▼
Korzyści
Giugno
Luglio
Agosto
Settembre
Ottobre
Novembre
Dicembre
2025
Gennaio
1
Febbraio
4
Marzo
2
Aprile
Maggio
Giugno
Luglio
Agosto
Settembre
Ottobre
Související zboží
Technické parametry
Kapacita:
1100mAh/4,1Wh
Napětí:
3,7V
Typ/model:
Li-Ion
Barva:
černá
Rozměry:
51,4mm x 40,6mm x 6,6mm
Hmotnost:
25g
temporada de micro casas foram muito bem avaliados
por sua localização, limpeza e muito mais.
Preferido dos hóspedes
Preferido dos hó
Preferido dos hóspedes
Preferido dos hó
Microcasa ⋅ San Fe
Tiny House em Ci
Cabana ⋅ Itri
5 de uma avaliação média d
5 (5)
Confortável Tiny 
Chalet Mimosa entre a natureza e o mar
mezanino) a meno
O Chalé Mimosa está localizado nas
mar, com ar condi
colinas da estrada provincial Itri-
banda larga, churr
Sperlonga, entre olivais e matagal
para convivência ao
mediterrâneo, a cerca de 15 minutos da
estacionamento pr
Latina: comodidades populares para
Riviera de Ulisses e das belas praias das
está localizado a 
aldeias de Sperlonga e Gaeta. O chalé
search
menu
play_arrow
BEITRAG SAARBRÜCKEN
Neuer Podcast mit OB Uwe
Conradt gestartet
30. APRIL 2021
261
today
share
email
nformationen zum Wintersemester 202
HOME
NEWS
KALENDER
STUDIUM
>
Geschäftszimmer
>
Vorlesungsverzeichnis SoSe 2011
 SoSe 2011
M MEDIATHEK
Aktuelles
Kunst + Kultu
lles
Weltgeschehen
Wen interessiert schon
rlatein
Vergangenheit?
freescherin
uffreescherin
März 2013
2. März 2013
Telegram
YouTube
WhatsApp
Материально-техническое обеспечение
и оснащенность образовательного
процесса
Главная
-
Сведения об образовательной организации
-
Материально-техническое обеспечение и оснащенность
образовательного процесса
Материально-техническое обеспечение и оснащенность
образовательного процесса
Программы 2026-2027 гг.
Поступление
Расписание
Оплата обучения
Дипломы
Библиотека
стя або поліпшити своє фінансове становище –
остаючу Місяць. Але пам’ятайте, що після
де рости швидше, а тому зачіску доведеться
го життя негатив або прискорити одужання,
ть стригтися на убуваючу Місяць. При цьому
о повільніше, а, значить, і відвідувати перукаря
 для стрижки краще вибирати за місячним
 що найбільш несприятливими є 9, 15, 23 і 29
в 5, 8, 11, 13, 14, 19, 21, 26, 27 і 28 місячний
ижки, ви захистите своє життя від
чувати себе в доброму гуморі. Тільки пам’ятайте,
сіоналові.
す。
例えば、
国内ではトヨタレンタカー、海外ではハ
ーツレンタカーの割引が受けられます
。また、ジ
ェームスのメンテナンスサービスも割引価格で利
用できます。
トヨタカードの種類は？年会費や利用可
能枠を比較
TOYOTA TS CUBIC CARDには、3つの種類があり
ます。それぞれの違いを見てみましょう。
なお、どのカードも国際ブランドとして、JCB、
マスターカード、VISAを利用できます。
▲
Start to finish, transcribe the listing above exactly.

Answer area
Korzyści
Giugno
Luglio
Agosto
Settembre
Ottobre
Novembre
Dicembre
2025
Gennaio
1
Febbraio
4
Marzo
2
Aprile
Maggio
Giugno
Luglio
Agosto
Settembre
Ottobre
Související zboží
Technické parametry
Kapacita:
1100mAh/4,1Wh
Napětí:
3,7V
Typ/model:
Li-Ion
Barva:
černá
Rozměry:
51,4mm x 40,6mm x 6,6mm
Hmotnost:
25g
temporada de micro casas foram muito bem avaliados
por sua localização, limpeza e muito mais.
Preferido dos hóspedes
Preferido dos hó
Preferido dos hóspedes
Preferido dos hó
Microcasa ⋅ San Fe
Tiny House em Ci
Cabana ⋅ Itri
5 de uma avaliação média d
5 (5)
Confortável Tiny 
Chalet Mimosa entre a natureza e o mar
mezanino) a meno
O Chalé Mimosa está localizado nas
mar, com ar condi
colinas da estrada provincial Itri-
banda larga, churr
Sperlonga, entre olivais e matagal
para convivência ao
mediterrâneo, a cerca de 15 minutos da
estacionamento pr
Latina: comodidades populares para
Riviera de Ulisses e das belas praias das
está localizado a 
aldeias de Sperlonga e Gaeta. O chalé
search
menu
play_arrow
BEITRAG SAARBRÜCKEN
Neuer Podcast mit OB Uwe
Conradt gestartet
30. APRIL 2021
261
today
share
email
nformationen zum Wintersemester 202
HOME
NEWS
KALENDER
STUDIUM
>
Geschäftszimmer
>
Vorlesungsverzeichnis SoSe 2011
 SoSe 2011
M MEDIATHEK
Aktuelles
Kunst + Kultu
lles
Weltgeschehen
Wen interessiert schon
rlatein
Vergangenheit?
freescherin
uffreescherin
März 2013
2. März 2013
Telegram
YouTube
WhatsApp
Материально-техническое обеспечение
и оснащенность образовательного
процесса
Главная
-
Сведения об образовательной организации
-
Материально-техническое обеспечение и оснащенность
образовательного процесса
Материально-техническое обеспечение и оснащенность
образовательного процесса
Программы 2026-2027 гг.
Поступление
Расписание
Оплата обучения
Дипломы
Библиотека
стя або поліпшити своє фінансове становище –
остаючу Місяць. Але пам’ятайте, що після
де рости швидше, а тому зачіску доведеться
го життя негатив або прискорити одужання,
ть стригтися на убуваючу Місяць. При цьому
о повільніше, а, значить, і відвідувати перукаря
 для стрижки краще вибирати за місячним
 що найбільш несприятливими є 9, 15, 23 і 29
в 5, 8, 11, 13, 14, 19, 21, 26, 27 і 28 місячний
ижки, ви захистите своє життя від
чувати себе в доброму гуморі. Тільки пам’ятайте,
сіоналові.
す。
例えば、
国内ではトヨタレンタカー、海外ではハ
ーツレンタカーの割引が受けられます
。また、ジ
ェームスのメンテナンスサービスも割引価格で利
用できます。
トヨタカードの種類は？年会費や利用可
能枠を比較
TOYOTA TS CUBIC CARDには、3つの種類があり
ます。それぞれの違いを見てみましょう。
なお、どのカードも国際ブランドとして、JCB、
マスターカード、VISAを利用できます。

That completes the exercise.